*What is required:*
The answer must be a single number: how many lines of the entries below include "volání".

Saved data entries

↓

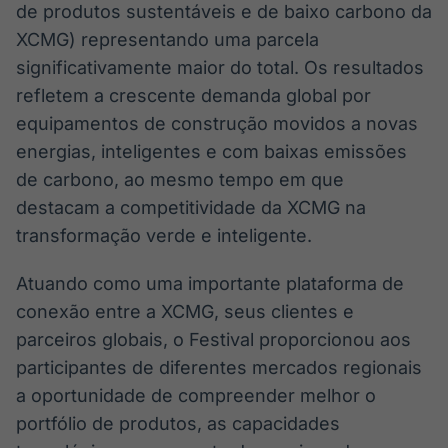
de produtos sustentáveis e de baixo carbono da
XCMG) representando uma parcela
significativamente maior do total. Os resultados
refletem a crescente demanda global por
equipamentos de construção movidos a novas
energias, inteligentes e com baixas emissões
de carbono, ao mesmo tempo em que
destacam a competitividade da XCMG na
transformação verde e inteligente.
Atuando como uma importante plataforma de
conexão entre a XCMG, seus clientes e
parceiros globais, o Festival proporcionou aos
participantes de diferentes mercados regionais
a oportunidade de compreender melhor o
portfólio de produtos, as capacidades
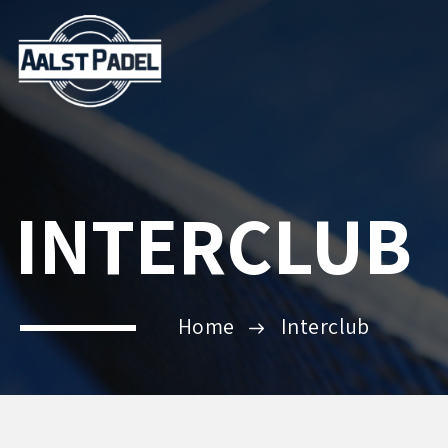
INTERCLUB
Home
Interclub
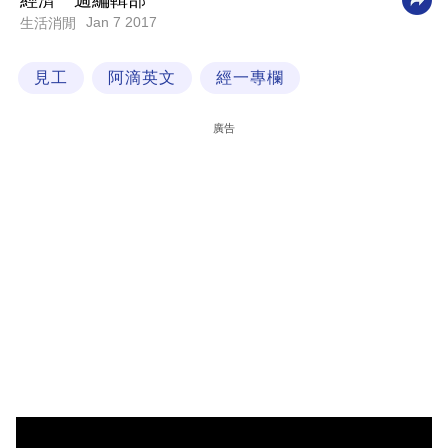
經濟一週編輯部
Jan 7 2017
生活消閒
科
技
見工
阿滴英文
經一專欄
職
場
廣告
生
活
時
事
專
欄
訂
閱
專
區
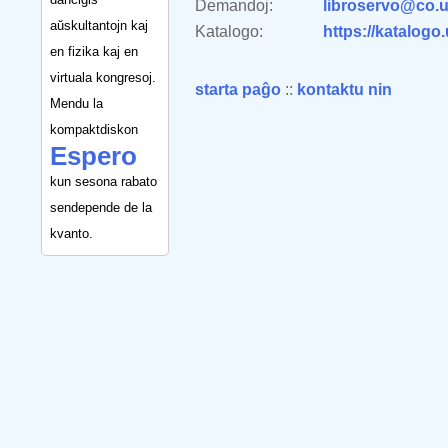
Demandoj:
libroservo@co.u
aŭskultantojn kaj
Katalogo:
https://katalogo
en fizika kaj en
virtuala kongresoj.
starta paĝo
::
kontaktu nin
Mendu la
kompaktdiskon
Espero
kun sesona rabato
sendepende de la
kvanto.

↑
↓

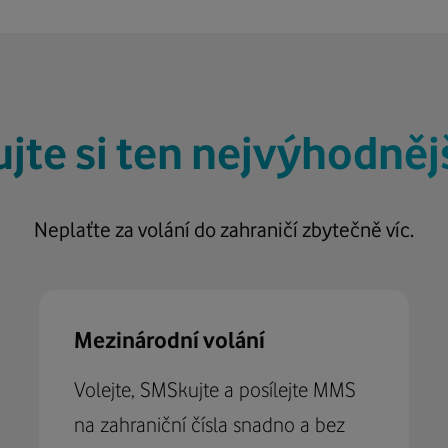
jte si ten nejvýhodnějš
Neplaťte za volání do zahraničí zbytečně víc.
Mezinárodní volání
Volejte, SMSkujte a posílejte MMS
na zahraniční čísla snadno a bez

↑
↓

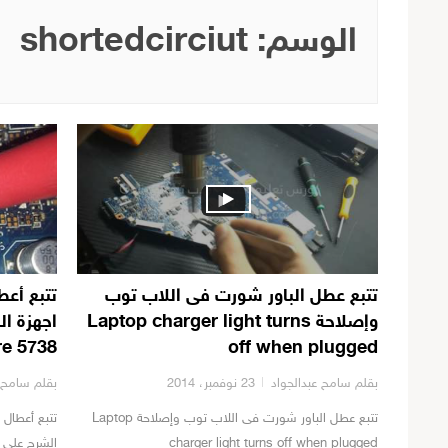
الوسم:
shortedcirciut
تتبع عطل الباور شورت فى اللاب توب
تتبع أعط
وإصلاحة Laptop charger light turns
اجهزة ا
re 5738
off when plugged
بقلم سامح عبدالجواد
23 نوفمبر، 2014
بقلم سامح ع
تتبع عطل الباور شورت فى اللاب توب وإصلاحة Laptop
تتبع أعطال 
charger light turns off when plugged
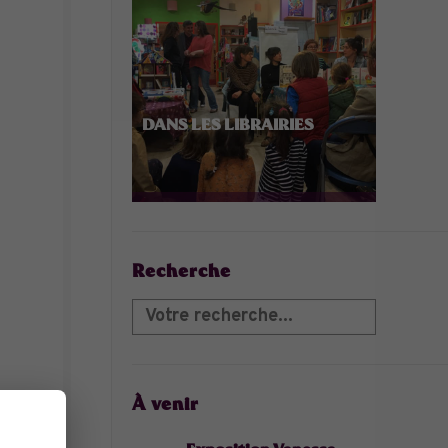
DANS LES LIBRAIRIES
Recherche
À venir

↑

*Expected answer:*
2